PROBLEM STATEMENT: Search the records below for the string "para" and copy each line where it turns up.

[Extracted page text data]
====
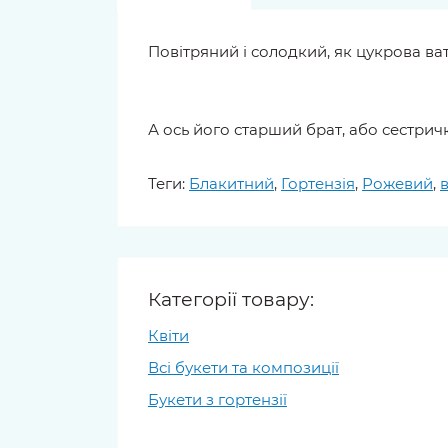
Повітряний і солодкий, як цукрова ва
А ось його старший брат, або сестрич
Теги:
Блакитний
,
Гортензія
,
Рожевий
,
в
Категорії товару:
Квіти
Всі букети та композиції
Букети з гортензії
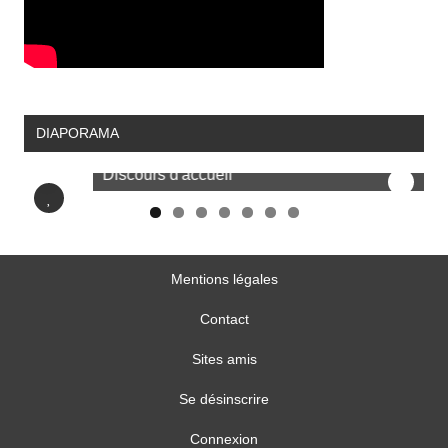
DIAPORAMA
Discours d'accueil
Mentions légales
Contact
Sites amis
Se désinscrire
Connexion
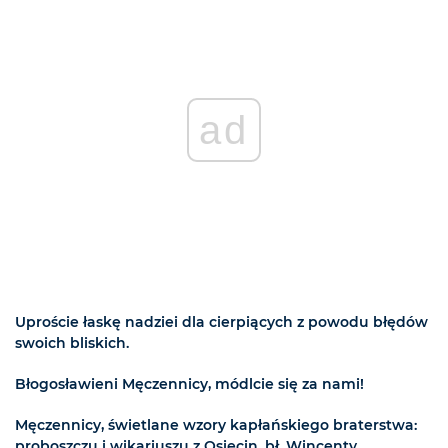
ad
Uproście łaskę nadziei dla cierpiących z powodu błędów
swoich bliskich.
Błogosławieni Męczennicy, módlcie się za nami!
Męczennicy, świetlane wzory kapłańskiego braterstwa:
proboszczu i wikariuszu z Osięcin, bł. Wincenty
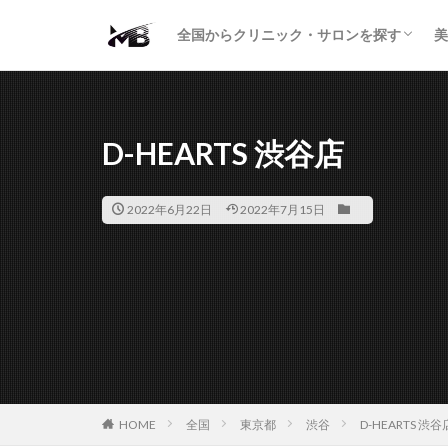
二重・まぶた
鼻の形
小顔・輪郭
痩身・医療ダイエット
肌の悩み・スキンケア
わきが・多汗症
AGA
包茎・ED
医療脱毛
脱毛サロン
パーソナルジム
全国からクリニック・サロンを探す
美
二重・まぶた
鼻の形
小顔・輪郭
痩身・医療ダイエット
肌の悩み・スキンケア
わきが・多汗症
AGA
包茎・ED
医療脱毛
脱毛サロン
パーソナルジム
D-HEARTS 渋谷店
2022年6月22日
2022年7月15日
HOME
全国
東京都
渋谷
D-HEARTS 渋谷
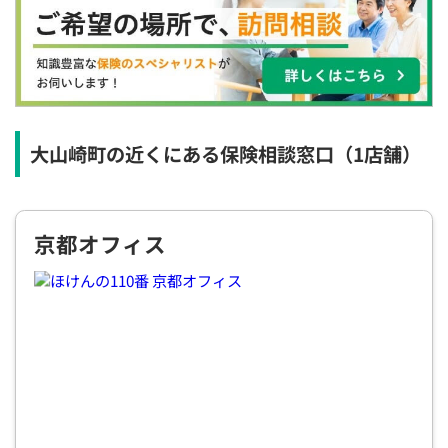
×
×
◯
◯
◯
◯
◯
12:30
12:30
12:30
12:30
12:30
12:30
12:30
×
◯
◯
◯
◯
◯
◯
13:00
13:00
13:00
13:00
13:00
13:00
13:00
×
◯
◯
◯
◯
◯
◯
大山崎町の近くにある保険相談窓口
（1店舗）
13:30
13:30
13:30
13:30
13:30
13:30
13:30
×
◯
◯
◯
◯
◯
◯
京都オフィス
14:00
14:00
14:00
14:00
14:00
14:00
14:00
×
◯
◯
◯
◯
◯
◯
14:30
14:30
14:30
14:30
14:30
14:30
14:30
×
◯
◯
◯
◯
◯
◯
15:00
15:00
15:00
15:00
15:00
15:00
15:00
×
◯
◯
◯
◯
◯
◯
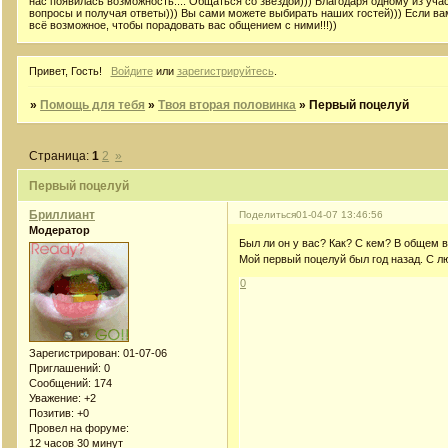
нас появилась возможность.... Общаться со звездой))) Благодаря одному из уча
вопросы и получая ответы))) Вы сами можете выбирать наших гостей))) Если в
всё возможное, чтобы порадовать вас общением с ними!!!))
Привет, Гость!
Войдите
или
зарегистрируйтесь
.
»
Помощь для тебя
»
Твоя вторая половинка
»
Первый поцелуй
Страница:
1
2
»
Первый поцелуй
Бриллиант
Поделиться
01-04-07 13:46:56
Модератор
Был ли он у вас? Как? С кем? В общем в
Мой первый поцелуй был год назад. С лю
0
Зарегистрирован
: 01-07-06
Приглашений:
0
Сообщений:
174
Уважение:
+2
Позитив:
+0
Провел на форуме:
12 часов 30 минут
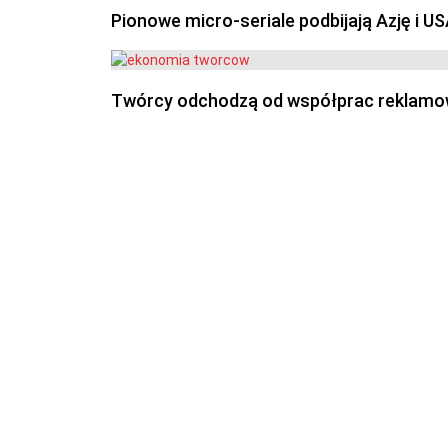
Pionowe micro-seriale podbijają Azję i U
Twórcy odchodzą od współprac reklamowyc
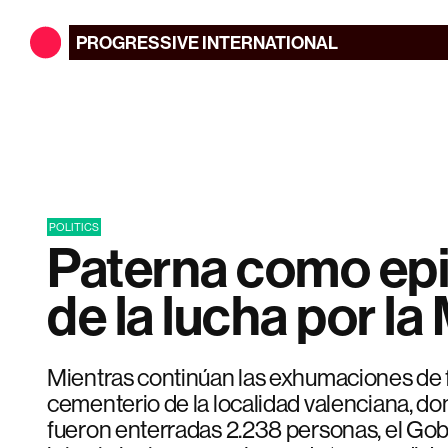
PROGRESSIVE
INTERNATIONAL
POLITICS
Paterna como ep
de la lucha por l
Mientras continúan las exhumaciones de f
cementerio de la localidad valenciana, do
fueron enterradas 2.238 personas, el Gob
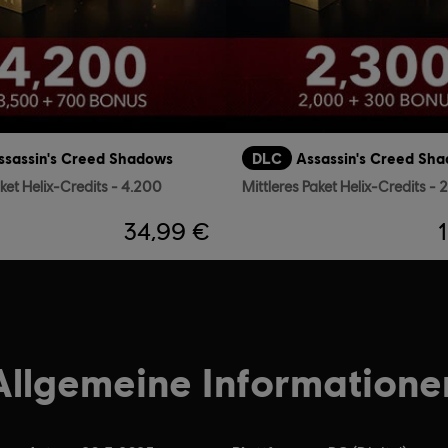
ssassin's Creed Shadows
DLC
Assassin's Creed Sh
ket Helix-Credits - 4.200
Mittleres Paket Helix-Credits - 
34,99 €
Allgemeine Informatione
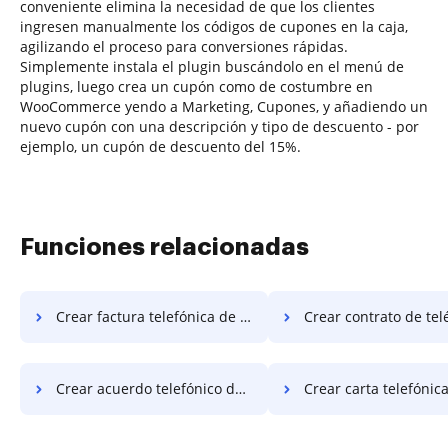
conveniente elimina la necesidad de que los clientes
ingresen manualmente los códigos de cupones en la caja,
agilizando el proceso para conversiones rápidas.
Simplemente instala el plugin buscándolo en el menú de
plugins, luego crea un cupón como de costumbre en
WooCommerce yendo a Marketing, Cupones, y añadiendo un
nuevo cupón con una descripción y tipo de descuento - por
ejemplo, un cupón de descuento del 15%.
Funciones relacionadas
Crear factura telefónica de EE. UU.
Crear contrato de teléfono de
Crear acuerdo telefónico de EE. UU.
Crear carta telefónica de 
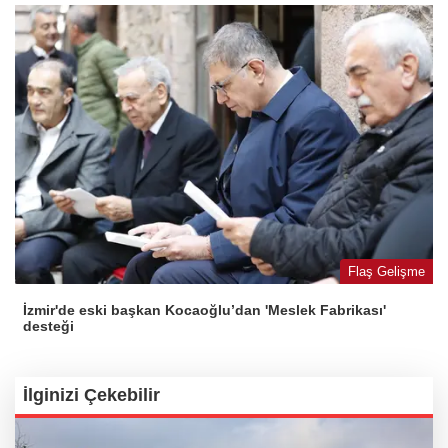
Flaş Gelişme
İzmir'de eski başkan Kocaoğlu’dan 'Meslek Fabrikası'
desteği
İlginizi Çekebilir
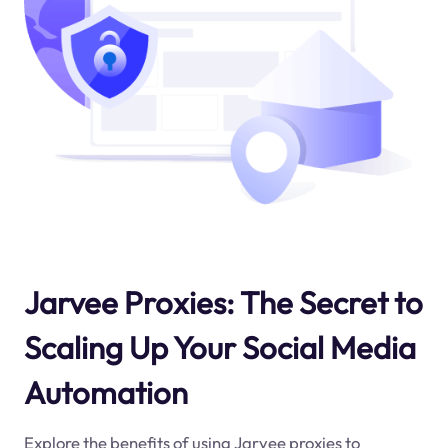
Jarvee Proxies: The Secret to
Scaling Up Your Social Media
Automation
Explore the benefits of using Jarvee proxies to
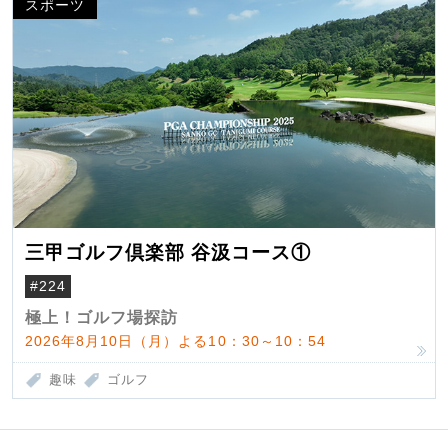
スポーツ
三甲ゴルフ倶楽部 谷汲コース①
#224
極上！ゴルフ場探訪
2026年8月10日（月）よる10：30～10：54
趣味
ゴルフ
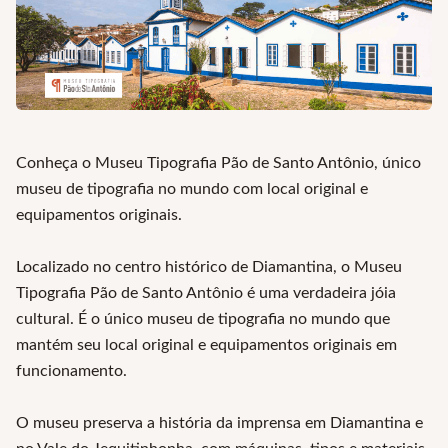
Conheça o Museu Tipografia Pão de Santo Antônio, único
museu de tipografia no mundo com local original e
equipamentos originais.
Localizado no centro histórico de Diamantina, o Museu
Tipografia Pão de Santo Antônio é uma verdadeira jóia
cultural. É o único museu de tipografia no mundo que
mantém seu local original e equipamentos originais em
funcionamento.
O museu preserva a história da imprensa em Diamantina e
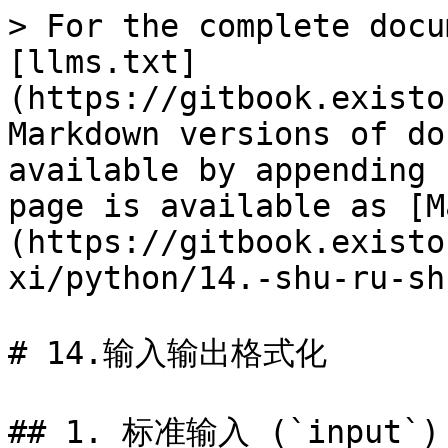
> For the complete docu
[llms.txt]
(https://gitbook.existo
Markdown versions of do
available by appending 
page is available as [M
(https://gitbook.existo
xi/python/14.-shu-ru-sh
# 14.输入输出格式化

## 1. 标准输入 (`input`)
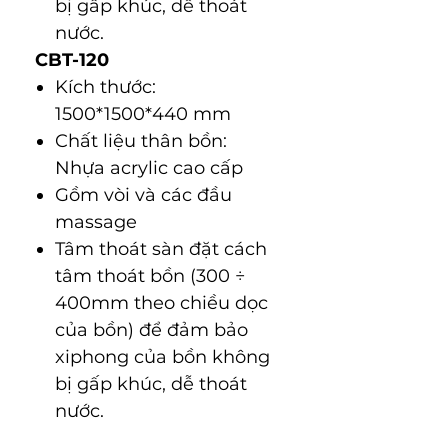
bị gấp khúc, dễ thoát
nước.
CBT-120
Kích thước:
1500*1500*440 mm
Chất liệu thân bồn:
Nhựa acrylic cao cấp
Gồm vòi và các đầu
massage
Tâm thoát sàn đặt cách
tâm thoát bồn (300 ÷
400mm theo chiều dọc
của bồn) để đảm bảo
xiphong của bồn không
bị gấp khúc, dễ thoát
nước.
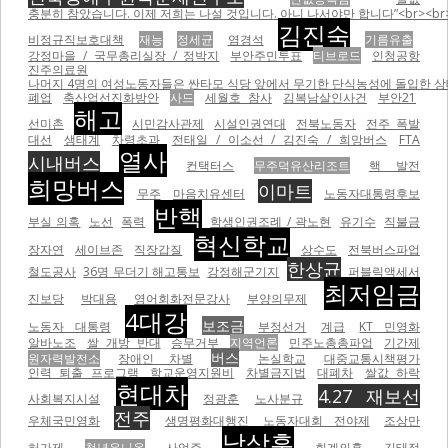
충분히 참았습니다. 이제 저희는 나설 것입니다. 아니 나서야만 합니다”<br><br
김진숙
비정규직보호대책
재능
정세균
염경석
기름유출
강정마을 / 국무총리실장 / 정박지
부안주민투표
티브로드
인청공항
진주의료원
나머지 4명의 여성노동자들은 싼타모 식당 앞에서 무기한 단식농성에 돌입한 상태이
폐업
축산업선진화방안
사드
세월호 참사
김복남살인사건
부안21
해고
선미촌
시민감사관제
시설인권연대
전북노동자
전주 폭발
대선
생태계
차령초과
전태일 / 이소선 / 김진숙 / 희망버스
FTA
열사
시내버스
컨택터스
무주덕유산리조트
핵 발전
희망버스
이마트
무주
마음치유센터
노동자대통령후보
반핵
부실 의혹
노선
폭력
학생인권조례 / 곽노현
유기수
직불금
혁신학교
장자연
세이브존
직장갑질
상수도
전북버스파업
한상균
철도공사
36명 무더기 해고통보
강정해군기지
퍼블릭액세서
최저임금
진보당
박대용
영어회화전문강사
부양의무제
4대강
보조금
노동자 대통령
부정선거
계급
KT 민영화
알바노조
쌀 개방 반대
승무거부
지역언론
민주노총총파업
기간제
버스
원자력발전소
장애인 차별
논실학교
대중교통시책평가
인력 퇴출 프로그램
학교운영지원비
차별금지법
대폐차
쌀값 하락
현대차
4.27 재보선
사회복지시설
정광훈
노사분규
전주
우체국민영화
생명평화대행진
노동자대회 전야제
조상만
남상훈
허가제
청년유니온
사업주
회계의혹
김태정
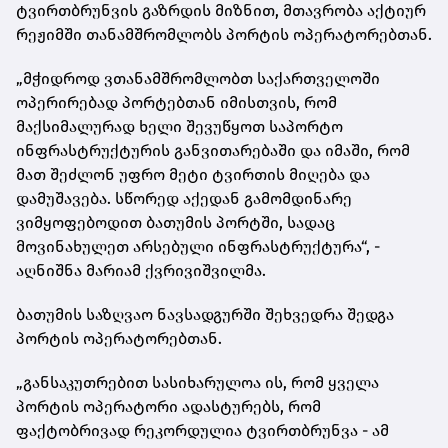
ტვირთბრუნვის გაზრდის მიზნით, მთავრობა აქტიურ
რეჟიმში თანამშრომლობს პორტის ოპერატორებთან.
„მჭიდროდ ვთანამშრომლობთ საქართველოში
ოპერირებად პორტებთან იმისთვის, რომ
მაქსიმალურად ხელი შევუწყოთ საპორტო
ინფრასტრუქტურის განვითარებაში და იმაში, რომ
მათ შეძლონ უფრო მეტი ტვირთის მიღება და
დამუშავება. სწორედ აქედან გამომდინარე
ვიმყოფებოდით ბათუმის პორტში, სადაც
მოვინახულეთ არსებული ინფრასტრუქტურა“, -
აღნიშნა მარიამ ქვრივიშვილმა.
ბათუმის საზღვაო ნავსადგურში შეხვედრა შედგა
პორტის ოპერატორებთან.
„განსაკუთრებით სასიხარულოა ის, რომ ყველა
პორტის ოპერატორი ადასტურებს, რომ
ფაქტობრივად რეკორდულია ტვირთბრუნვა - ამ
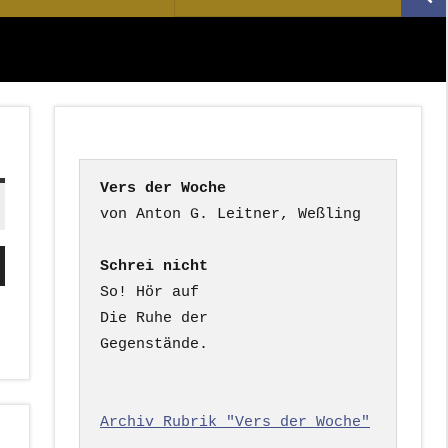
Suc
nach:
Vers der Woche
ten
Schrei nicht
nter
So! Hör auf

n,
Die Ruhe der

Gegenstände.

rke
Archiv Rubrik "Vers der Woche"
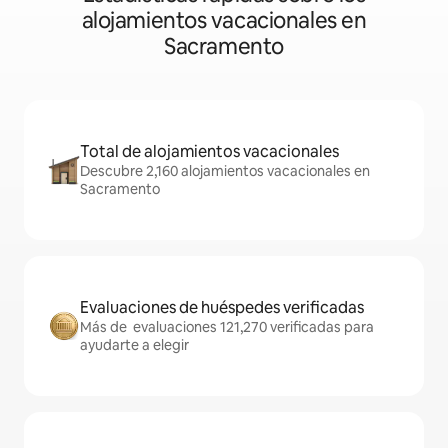
alojamientos vacacionales en
Sacramento
Total de alojamientos vacacionales
Descubre 2,160 alojamientos vacacionales en
Sacramento
Evaluaciones de huéspedes verificadas
Más de evaluaciones 121,270 verificadas para
ayudarte a elegir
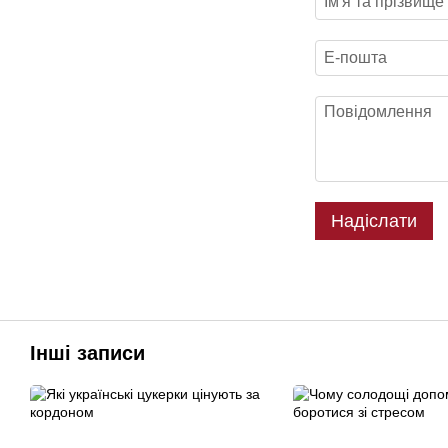
Надіслати
Інші записи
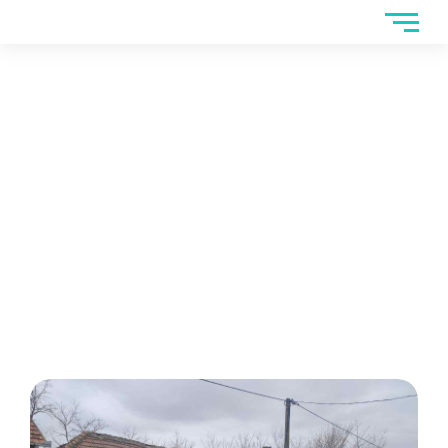
Kuća na prodaju -
Obrenovac-Piroman
200m2
Home
>
Kuća na prodaju -Obrenovac-Piroman 200m2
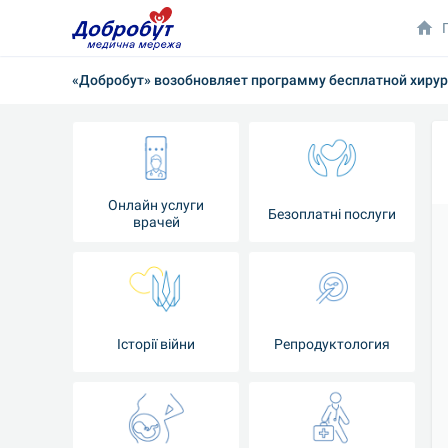
«Добробут» возобновляет программу бесплатной хирур
Онлайн услуги
Безоплатні послуги
врачей
Iсторії війни
Репродуктология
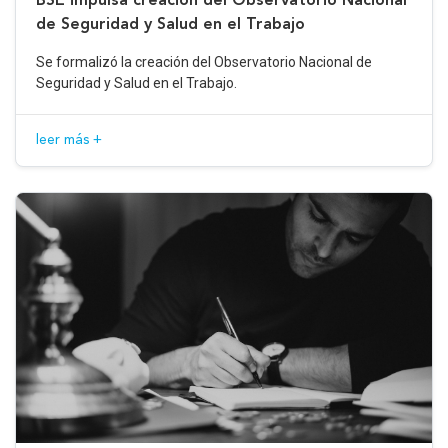
de Seguridad y Salud en el Trabajo
Se formalizó la creación del Observatorio Nacional de
Seguridad y Salud en el Trabajo.
leer más +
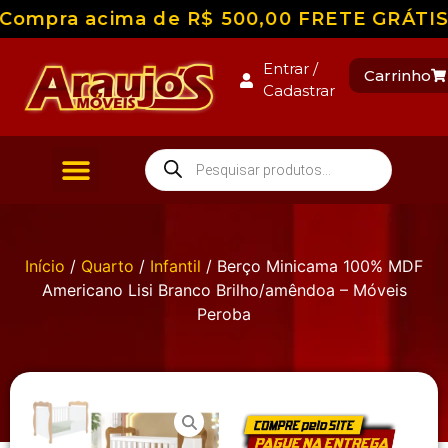
Compra acima de R$ 500,00 FRETE GRÁTIS pa
Entrar /
Carrinho
Cadastrar
Início
/
Quarto
/
Infantil
/ Berço Minicama 100% MDF
Americano Lisi Branco Brilho/amêndoa – Móveis
Peroba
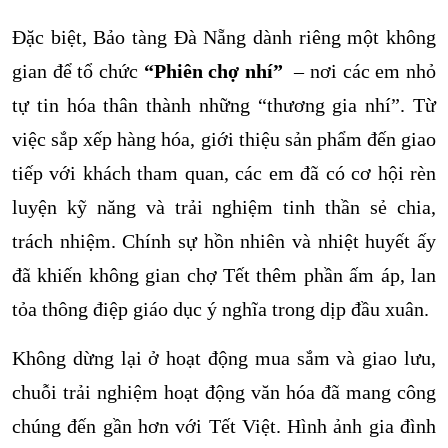
Đặc biệt, Bảo tàng Đà Nẵng dành riêng một không
gian để tổ chức
“
Phiên chợ nhí”
– nơi các em nhỏ
tự tin hóa thân thành những “thương gia nhí”. Từ
việc sắp xếp hàng hóa, giới thiệu sản phẩm đến giao
tiếp với khách tham quan, các em đã có cơ hội rèn
luyện kỹ năng và trải nghiệm tinh thần sẻ chia,
trách nhiệm. Chính sự hồn nhiên và nhiệt huyết ấy
đã khiến không gian chợ Tết thêm phần ấm áp, lan
tỏa thông điệp giáo dục ý nghĩa trong dịp đầu xuân.
Không dừng lại ở hoạt động mua sắm và giao lưu,
chuỗi trải nghiệm hoạt động văn hóa đã mang công
chúng đến gần hơn với Tết Việt. Hình ảnh gia đình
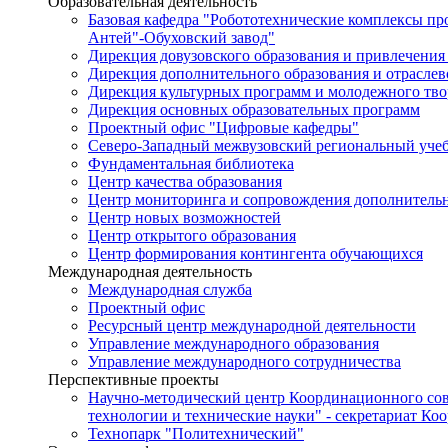
Образовательная деятельность
Базовая кафедра "Робототехнические комплексы п
Антей"-Обуховский завод"
Дирекция довузовского образования и привлечения
Дирекция дополнительного образования и отраслев
Дирекция культурных программ и молодежного тво
Дирекция основных образовательных программ
Проектный офис "Цифровые кафедры"
Северо-Западный межвузовский региональный уче
Фундаментальная библиотека
Центр качества образования
Центр мониторинга и сопровождения дополнительн
Центр новых возможностей
Центр открытого образования
Центр формирования контингента обучающихся
Международная деятельность
Международная служба
Проектный офис
Ресурсный центр международной деятельности
Управление международного образования
Управление международного сотрудничества
Перспективные проекты
Научно-методический центр Координационного сов
технологии и технические науки" - секретариат Ко
Технопарк "Политехнический"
====
WRITTEN ANSWER:
agilizando el proceso para conversiones rápidas.
Más de evaluaciones 121,270 verificadas para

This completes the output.